Progressive closure and integrated lifecycle planning are increasingly viewed as essential components of modern heap leach governance.
Monitoring, data and the AI question
The conversation also explores the growing role of monitoring technology, automation and artificial intelligence in managing heap leach operations.
Aaron notes the industry now has access to far more operational data than ever before, including drone surveys, water level monitoring, drainage performance data, stability monitoring systems and operational performance metrics.
The challenge is turning that information into actionable insight.
“There’s been so much advancement in technology to simplify data collection, compilation and analysis and have a lot more real-time data,” he says.
“The question is, what do you do with all that data?”
Rather than replacing engineers, the panel sees AI primarily as a tool for processing large datasets and identifying anomalies or emerging trends.
Breese says AI-driven systems could support automated trigger action response plans similar to those increasingly used in tailings management.
“If you do see a water level that’s out of the norm, it could be automatically monitored and then verified by a human,” he says.
Importantly, the panel remains cautious about over-reliance on remote monitoring and automation.
Heather says the industry learned during COVID that physical site presence remains irreplaceable.
“When you go out there and specify the dirt, you learn an awful lot,” she says.
Aaron agrees.
“You still need a human on the end of it to sanity check,” he says.
A shift in industry mindset
Perhaps the clearest message from the discussion is that heap leach governance is no longer optional.
As more Australian projects move toward development, operators are likely to face increasing scrutiny from investors, insurers, regulators, independent reviewers and communities.
The panel believes the industry’s mindset is already beginning to shift.
For Breese, the path forward is ultimately straightforward.
“Don’t cut corners,” he says. “You end up paying more in the end for the problems that you create, and it’s just not that hard to do it right.”
“There is definitely a requirement for more formalised independent oversight,” Aaron adds.
Asked what single change would most improve Australian heap leach standards, Breese does not hesitate. “External review.”
About the contributors
Heather Thomson is a principal civil engineer in SRK Consulting’s tailings group, based in Perth.

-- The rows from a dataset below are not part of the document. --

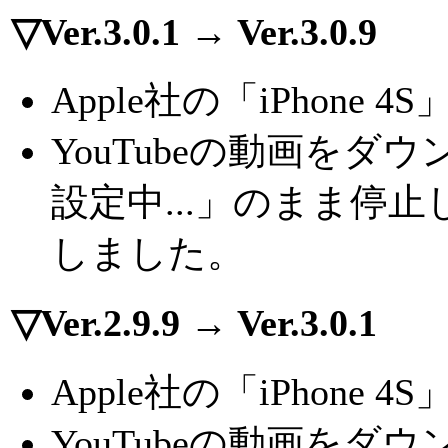
▽Ver.3.0.1 → Ver.3.0.9
Apple社の「iPhone
YouTubeの動画を
設定中...」のまま停
しました。
▽Ver.2.9.9 → Ver.3.0.1
Apple社の「iPhone
YouTubeの動画を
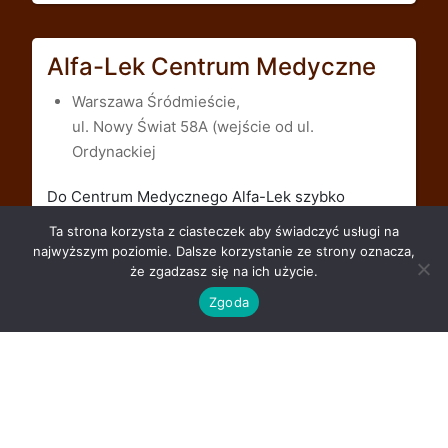
Alfa-Lek Centrum Medyczne
Warszawa Śródmieście,
ul. Nowy Świat 58A (wejście od ul.
Ordynackiej
Do Centrum Medycznego Alfa-Lek szybko
dojedziesz z każdej dzielnicy Warszawy -
Ta strona korzysta z ciasteczek aby świadczyć usługi na
Bemowo, Białołęka, Bielany, Mokotów, Muranów,
najwyższym poziomie. Dalsze korzystanie ze strony oznacza,
Ochota, Powiśle, Praga, Rembertów, Targówek,
że zgadzasz się na ich użycie.
Ursus, Ursynów, Wawer, Wesoła, Wilanów,
Zgoda
Włochy, Wola, Żoliborz.
Dna moczanowa
reumatolog
samoocena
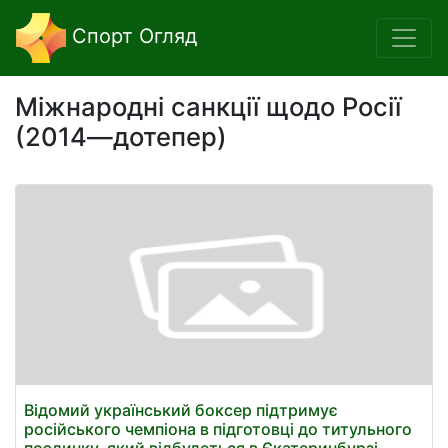
Спорт Огляд
Міжнародні санкції щодо Росії
(2014—дотепер)
Відомий український боксер підтримує
російського чемпіона в підготовці до титульного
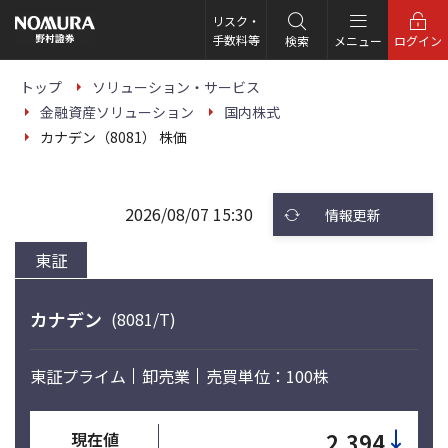
こ
の
リスク・
ペ
手数料等
検索
メニュー
ログイン
ー
ジ
の
トップ
ソリューション・サービス
本
金融資産ソリューション
国内株式
文
へ
カナデン（8081） 株価
2026/08/07 15:30
情報更新
東証
カナデン
(8081/T)
東証プライム
卸売業
売買単位：100株
↓
2,394
現在値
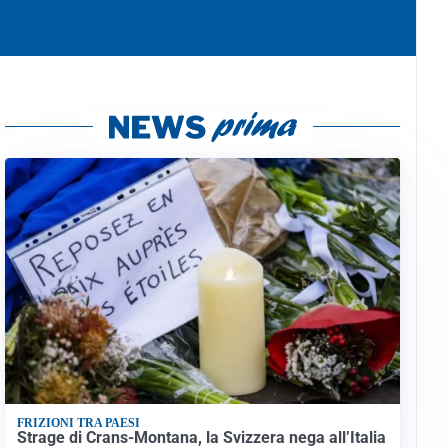
FRIZIONI TRA PAESI
Strage di Crans-Montana, la Svizzera nega all’Italia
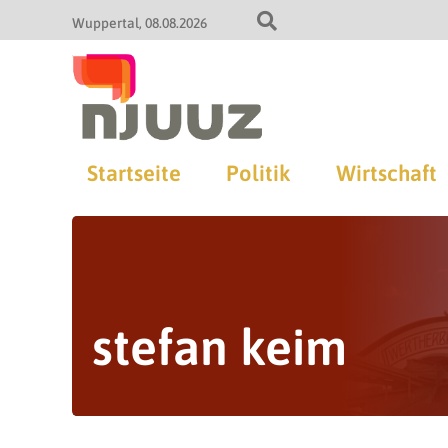
Wuppertal
08.08.2026
Startseite
Politik
Wirtschaft
stefan keim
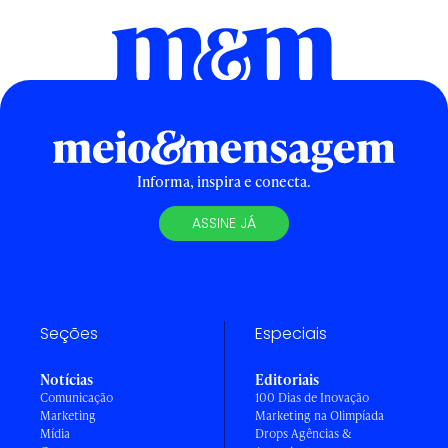
Informa, inspira e conecta.
ASSINE JÁ
Seções
Especiais
Notícias
Editoriais
Comunicação
100 Dias de Inovação
Marketing
Marketing na Olimpíada
Mídia
Drops Agências &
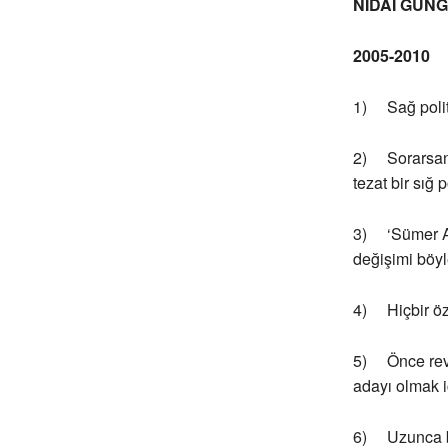
NİDAİ GÜN
2005-2010
1) Sağ politi
2) Sorarsanız
tezat bir sığ 
3) ‘Sümer Ay
değişimi böyle
4) Hiçbir öze
5) Önce revi
adayı olmak i
6) Uzunca bir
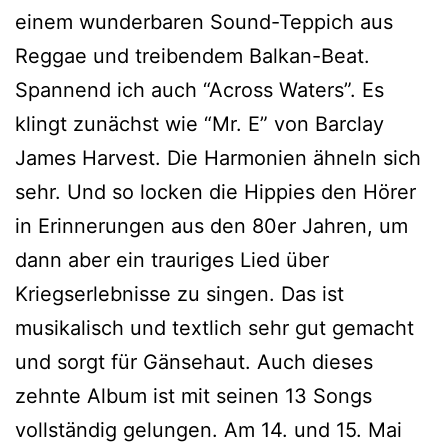
einem wunderbaren Sound-Teppich aus
Reggae und treibendem Balkan-Beat.
Spannend ich auch “Across Waters”. Es
klingt zunächst wie “Mr. E” von Barclay
James Harvest. Die Harmonien ähneln sich
sehr. Und so locken die Hippies den Hörer
in Erinnerungen aus den 80er Jahren, um
dann aber ein trauriges Lied über
Kriegserlebnisse zu singen. Das ist
musikalisch und textlich sehr gut gemacht
und sorgt für Gänsehaut. Auch dieses
zehnte Album ist mit seinen 13 Songs
vollständig gelungen. Am 14. und 15. Mai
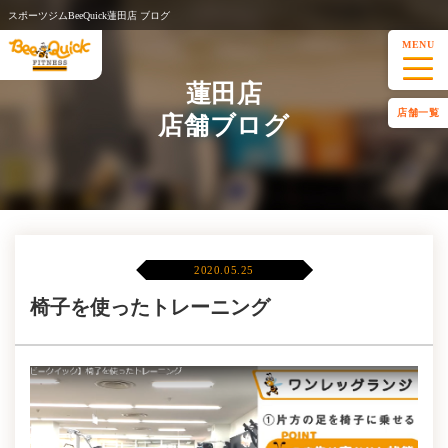
スポーツジムBeeQuick蓮田店 ブログ
MENU
蓮田店
店舗一覧
店舗ブログ
2020.05.25
椅子を使ったトレーニング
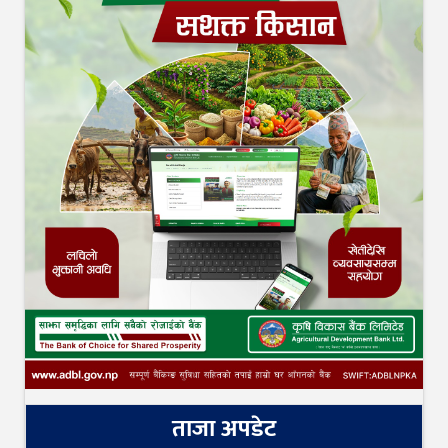
ताजा अपडेट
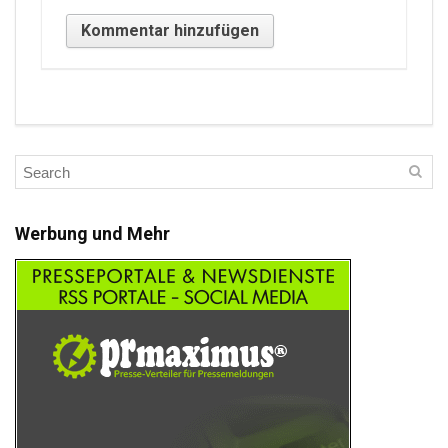
Werbung und Mehr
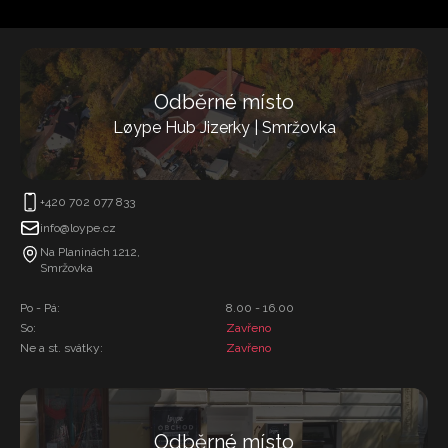
Odběrné místo
Løype Hub Jizerky | Smržovka
+420 702 077 833
info@loype.cz
Na Planinách 1212,
Smržovka
Po - Pá:
8.00 - 16.00
So:
Zavřeno
Ne a st. svátky:
Zavřeno
Odběrné místo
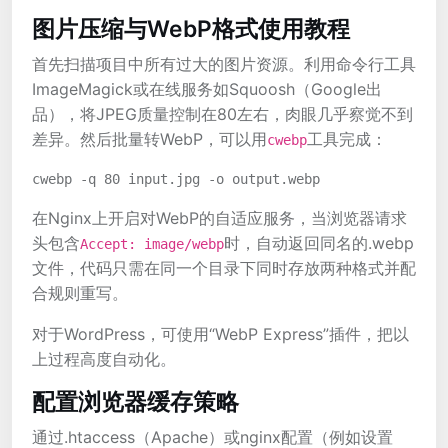
图片压缩与WebP格式使用教程
首先扫描项目中所有过大的图片资源。利用命令行工具
ImageMagick或在线服务如Squoosh（Google出
品），将JPEG质量控制在80左右，肉眼几乎察觉不到
差异。然后批量转WebP，可以用
工具完成：
cwebp
在Nginx上开启对WebP的自适应服务，当浏览器请求
头包含
时，自动返回同名的.webp
Accept: image/webp
文件，代码只需在同一个目录下同时存放两种格式并配
合规则重写。
对于WordPress，可使用“WebP Express”插件，把以
上过程高度自动化。
配置浏览器缓存策略
通过.htaccess（Apache）或nginx配置（例如设置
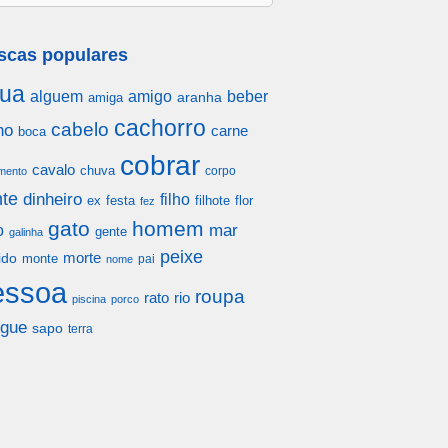
scas populares
ua
alguem
amigo
beber
aranha
amiga
cachorro
cabelo
ho
carne
boca
cobrar
cavalo
chuva
corpo
mento
te
dinheiro
filho
festa
filhote
flor
ex
fez
gato
homem
mar
o
gente
galinha
peixe
morte
ido
monte
pai
nome
essoa
roupa
rato
rio
piscina
porco
gue
sapo
terra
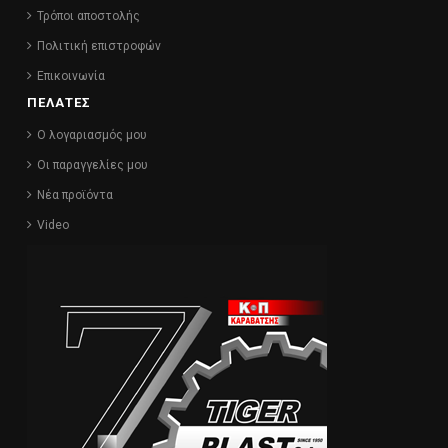
Τρόποι αποστολής
Πολιτική επιστροφών
Επικοινωνία
ΠΕΛΑΤΕΣ
Ο λογαριασμός μου
Οι παραγγελίες μου
Νέα προϊόντα
Video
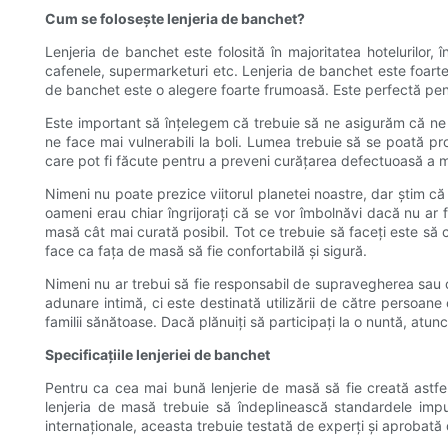
Cum se folosește lenjeria de banchet?
Lenjeria de banchet este folosită în majoritatea hotelurilor, 
cafenele, supermarketuri etc. Lenjeria de banchet este foarte 
de banchet este o alegere foarte frumoasă. Este perfectă pentr
Este important să înțelegem că trebuie să ne asigurăm că ne 
ne face mai vulnerabili la boli. Lumea trebuie să se poată p
care pot fi făcute pentru a preveni curățarea defectuoasă a m
Nimeni nu poate prezice viitorul planetei noastre, dar știm c
oameni erau chiar îngrijorați că se vor îmbolnăvi dacă nu ar f
masă cât mai curată posibil. Tot ce trebuie să faceți este să
face ca fața de masă să fie confortabilă și sigură.
Nimeni nu ar trebui să fie responsabil de supravegherea sau co
adunare intimă, ci este destinată utilizării de către persoane
familii sănătoase. Dacă plănuiți să participați la o nuntă, atunci
Specificațiile lenjeriei de banchet
Pentru ca cea mai bună lenjerie de masă să fie creată astfe
lenjeria de masă trebuie să îndeplinească standardele impuse
internaționale, aceasta trebuie testată de experți și aprobată 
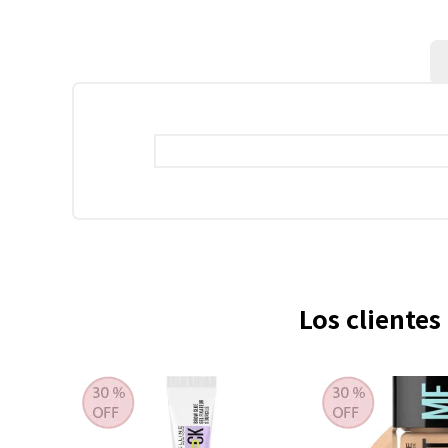
Los cliente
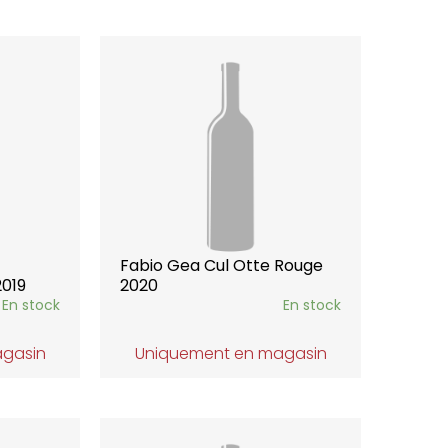
Fabio Gea Cul Otte Rouge
2019
2020
En stock
En stock
agasin
Uniquement en magasin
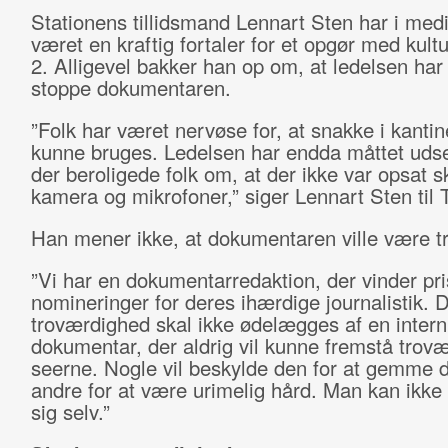
Stationens tillidsmand Lennart Sten har i med
været en kraftig fortaler for et opgør med kul
2. Alligevel bakker han op om, at ledelsen har 
stoppe dokumentaren.
”Folk har været nervøse for, at snakke i kantin
kunne bruges. Ledelsen har endda måttet uds
der beroligede folk om, at der ikke var opsat sk
kamera og mikrofoner,” siger Lennart Sten til 
Han mener ikke, at dokumentaren ville være t
”Vi har en dokumentarredaktion, der vinder pri
nomineringer for deres ihærdige journalistik. 
troværdighed skal ikke ødelægges af en intern
dokumentar, der aldrig vil kunne fremstå trov
seerne. Nogle vil beskylde den for at gemme de
andre for at være urimelig hård. Man kan ikk
sig selv.”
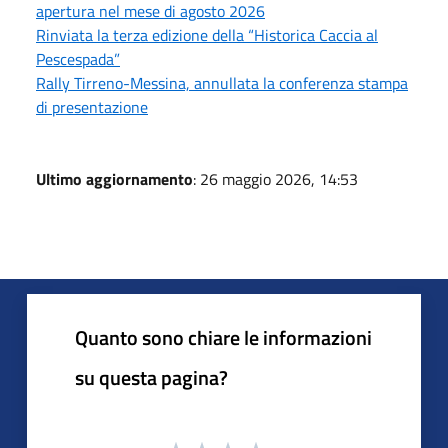
apertura nel mese di agosto 2026
Rinviata la terza edizione della “Historica Caccia al
Pescespada”
Rally Tirreno-Messina, annullata la conferenza stampa
di presentazione
Ultimo aggiornamento
: 26 maggio 2026, 14:53
Quanto sono chiare le informazioni
su questa pagina?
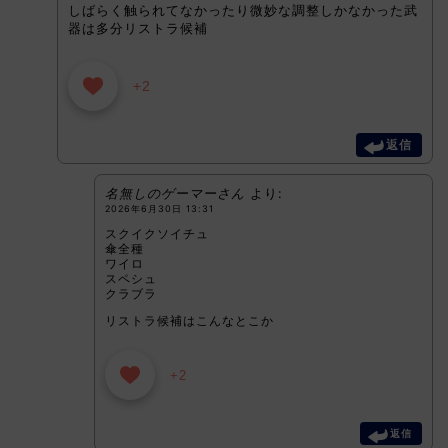
しばらく触られてなかったり微妙な調整しかなかった武
器は多分リストラ候補
+2
返信
名無しのゲーマーさん
より:
2026年6月30日 13:31
スクイクソイチュ
傘全種
ワイロ
スペシュ
クラブラ
リストラ候補はこんなとこか
+2
返信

She specialises in the design, operation and closure of mine waste facilities, including tailings storage facilities and heap leach pads.
Aaron Debono FAusIMM is a metallurgist and project manager with more than 30 years of experience across gold, iron ore and multi-commodity operations. He has held operational, supervisory and corporate roles with a range of producers, working across the full project lifecycle from commissioning through to closure.
Breese Burnley is a principal civil geotechnical engineer with SRK Consulting based in Reno, Nevada. He specialises in tailings, heap leach and mine closure projects, with extensive experience in the design, operational review and forensic investigation of mine waste facilities across North America and internationally.